2013 New Treatments, Target Identification
Molecular Basis and Novel Therapy of Systemic Lupus-Associated Thrombosis
The Study and What It Means to Patients
"Blood clots triggered by autoantibodies that stick to blood cells are a major complication of lupus. We are seeking to discover how lupus blood clots occur and testing whether a natural chemical found in certain foods, rutin, may be able to prevent clots in lupus mice. If so, we will start testing in humans as rutin is already approved as a food supplement by the FDA."
Why lupus autoantibodies stick to blood cells causing potentially fatal blood clots is not known. As a hematologist and new to lupus, I am working with my brother, a leading rheumatologist to combine my experience in clotting disorders with his expertise in lupus, to discover how blood clots occur in lupus patients and how to prevent them. First, we are using cutting-edge imaging techniques to visualize the formation of clots in the blood vessels of live mice to work out which blood cell type and which protein on the surface of blood cells is targeted by the clot-causing autoantibodies. Second, we recently found that a chemical (rutin) that occurs naturally in certain fruits and vegetables can prevent clots forming in mice with lupus autoantibodies. We are testing rutin in mouse models of lupus thrombosis. If it proves to be effective we anticipate moving quickly to clinical trials in patients, as the drug has already been deemed safe as a food supplement by the US Food and Drug Administration.
Intravital videomicroscopy and our thrombosis model will be used in mice to determine the target cell and receptor of beta2GP1 human autoantibodies important in lupus-associated thrombosis and the anti-phospholipid syndrome. These autoantibodies enhance thrombus size by over 100-fold (Arad, 2011), but the mechanism by which the anti-beta2GP1 autoantibody-beta2GP1 complex activates vascular cells is unknown. Using fluorescent anti-beta2GP1 autoantibodies and beta2GP1, we will identify the cells targeted by these antibodies during thrombus formation. Knockout mice lacking specific receptors will be used to identify the receptors required for thrombus enhancement by anti-beta2GP1 autoantibodies. We discovered the requirement for protein disulfide isomerase (PDI) during thrombus formation. Inhibition of PDI activity blocks thrombus development. Therefore, PDI represents a novel antithrombotic target in lupus. By high throughput screening, we identified a natural product (quercetin-3-rutinoside) that inhibits PDI activity and is approved by the FDA as safe. We will perform pre-clinical studies with this agent using our mouse model to evaluate whether this agent, used prophylactically, will prevent thrombosis induced by beta2GP1 autoantibodies. These are novel approaches to lupus-associated thrombosis, and have never been applied to explore the mechanism of thrombus formation in lupus. Furthermore, quercetin-3-rutinoside offers a new therapeutic approach to the prophylaxis of thrombosis in lupus.
Subsequent Publication 2014
Platelets are blood cells that are the first responders to an injury.
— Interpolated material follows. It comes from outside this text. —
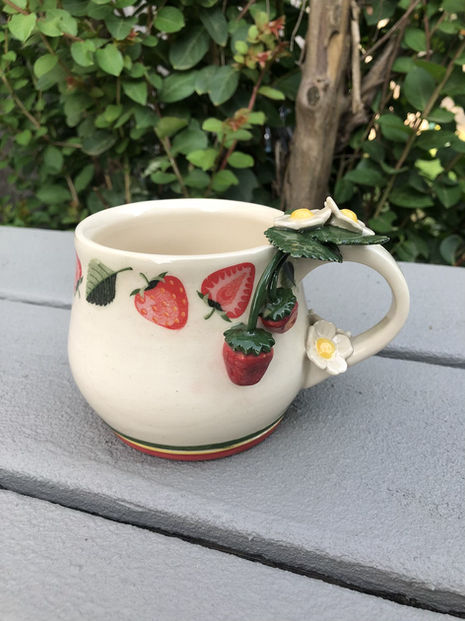 Locate an element on the screen. This screenshot has width=465, height=621. plant is located at coordinates (260, 296).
When someone gets a cut, platelets arrive at the scene and help form a clot to stop the bleeding.
A person with lupus is at risk for APS, a potentially life-threatening complication where the body makes antibodies that interact with blood cells to trigger blood clots when there is no injury. These clots can cause strokes, heart attacks and other dangerous conditions. APS also has a significant impact on the health and safety of pregnant women because these antibodies can cause miscarriages and pre-eclampsia (high blood pressure during pregnancy).
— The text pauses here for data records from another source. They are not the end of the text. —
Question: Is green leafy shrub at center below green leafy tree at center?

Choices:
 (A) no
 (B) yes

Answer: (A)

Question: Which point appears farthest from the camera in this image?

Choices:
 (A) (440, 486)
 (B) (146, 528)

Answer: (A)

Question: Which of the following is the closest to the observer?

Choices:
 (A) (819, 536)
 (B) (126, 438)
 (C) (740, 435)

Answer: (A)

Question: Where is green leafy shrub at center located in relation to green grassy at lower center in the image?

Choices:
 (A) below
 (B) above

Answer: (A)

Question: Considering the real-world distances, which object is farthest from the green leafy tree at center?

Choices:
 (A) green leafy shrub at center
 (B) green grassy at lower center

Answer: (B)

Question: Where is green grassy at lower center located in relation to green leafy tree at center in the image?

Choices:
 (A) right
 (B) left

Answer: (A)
Previous research identified autoantibodies that attach to a protein called beta2-glycoprotein-1 as a biomarker for predicting and monitoring APS. Beta2-glycoprotein-1 circulates through the bloodstream and when the autoantibodies come into contact with it they fuse together into a complex that mistakenly triggers clotting. Until this recent discovery the exact kind of cell the complex acts on to promote clotting was a mystery..
Accurately identifying the target of the beta2-glycoprotein-1 autoantibody complex was challenging. Researchers have thought that the autoantibodies could be activating any of the different types of cells integral to the clotting process.
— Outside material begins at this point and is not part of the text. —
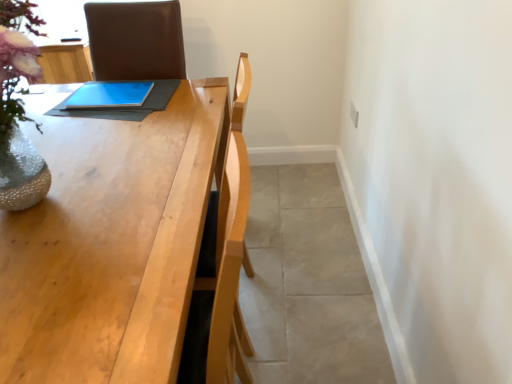 Identify the location of vacant space behind blue matte tablet at center. (116, 86).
With his 2013 LRI Novel Research Grant, Dr. Furie used cutting-edge imaging techniques in live mice to show that it is the beta2-glycoprotein-1 autoantibody complex that activates platelets to form clots. Dr. Furie’s study also showed that when platelets are not switched on, clotting stopped even in the presence of APS autoantibodies.
Treatment options for people with lupus and APS are limited. If we can understand the pathway by which APS antibodies cause harm, therapies can be developed to block these mechanisms. The ultimate goal is an oral medication that prevents these deadly blood clots.
Building on the new discovery described here, Dr. Furie’s next step is to narrow down what the autoandibody complexes are attaching to on the platelet. Once the receptor on platelets is located and characterized, researchers may be able to create targeted treatments that stop the autoantibody complexes from attaching to platelets to trigger clotting.